Parts of Quebec and New Brunswick experienced significant excess rainfall during the 2023 growing season. On September 13, 2024, an initiative was announced to provide up to $25 million in total support (federal $15 million and province $10 million) to assist affected New Brunswick potato producers. On October 31, 2024, an initiative in Quebec was announced, which provided up to $22.22 million in total support (federal $13.33 million and province $8.89 million) to assist affected producers of strawberries, raspberries, market vegetables, and potatoes.

The Advance Payments Program (APP) is a federal loan guarantee program which provides agricultural producers with easy access to low-interest cash advances. Under the program, producers can obtain cash advances of up to $1 million based on the expected market value of their commodities, thus helping them meet their financial needs, including input costs, over their production and marketing cycle.

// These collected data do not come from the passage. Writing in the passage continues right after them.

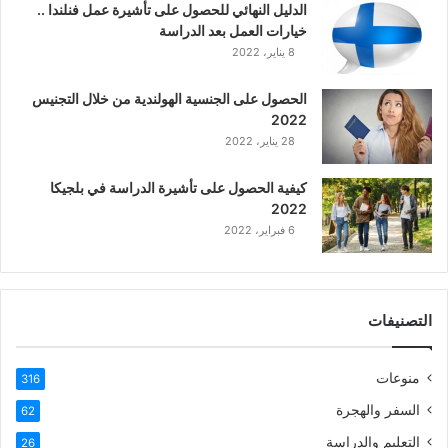
الدليل النهائي للحصول على تأشيرة عمل فنلندا ..
ة
خيارات العمل بعد الدراسة
ا
8 يناير، 2022
ل
ع
الحصول على الجنسية الهولندية من خلال التجنيس
ر
2022
ب
28 يناير، 2022
ي
ة
كيفية الحصول على تأشيرة الدراسة في بلجيكا
2022
6 فبراير، 2022
التصنيفات
منوعات
316
السفر والهجرة
62
التعليم والدراسة
26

On June 23, 2022, the interest-free portion of APP advances was temporarily increased from $100,000 to $250,000 for the 2022 and 2023 program years. Budget 2023 proposed to further increase the interest-free limit from $250,000 to $350,000 for the 2023 program year. As a result, recent estimates, which take into consideration interest rate increases, suggest participating producers saved an average of about $20,000 in total interest costs, including over $10,000 related to the increased interest-free limits, over the two years. The change represented an additional estimated savings of up to $122 million over the two years for the approximately 12,800 producers who took advantage of advances above $100,000.

On March 25, 2024, the interest-free limit was again temporarily increased to $250,000 for the 2024 program year. About 12,700 producers were expected to save an additional $4,125 in interest due to the change. This represents a total interest savings of up to $52 million for the program year 2024, and total savings of close to $175 million for producers over the three-year period.

On March 7, 2025, it was announced that the interest-free limit was also temporarily increased to $250,000 for the 2025 program year. Participating producers could save up to $5,000 in interest costs. This change will represent estimated savings of up to $65 million for over 13,000 producers.  

Additional Information:

• The Sustainable Canadian Agricultural Partnership (Sustainable CAP) is a 5-year, $3.5 billion investment by federal, provincial and territorial governments to support and grow Canada’s agriculture and agri-food sector.

• This includes a commitment to expand market opportunities for producers, strengthen the resiliency of the food system, encourage diversity and inclusion in the sector, and reduce Greenhouse Gas (GHG) emissions by 3 to 5 megatonnes.

• Under the Sustainable CAP, Agriculture and Agri-Food Canada also continues to work with provinces and territories to make business risk management programs more agile, timely, and effective for producers, and to support greater resiliency within the sector, including to climate change.

• Producers have access to the full suite of federal-provincial-territorial business risk management programs that help producers suffering from production losses, severe market volatility, extreme weather events and disasters that are beyond their capacity to manage.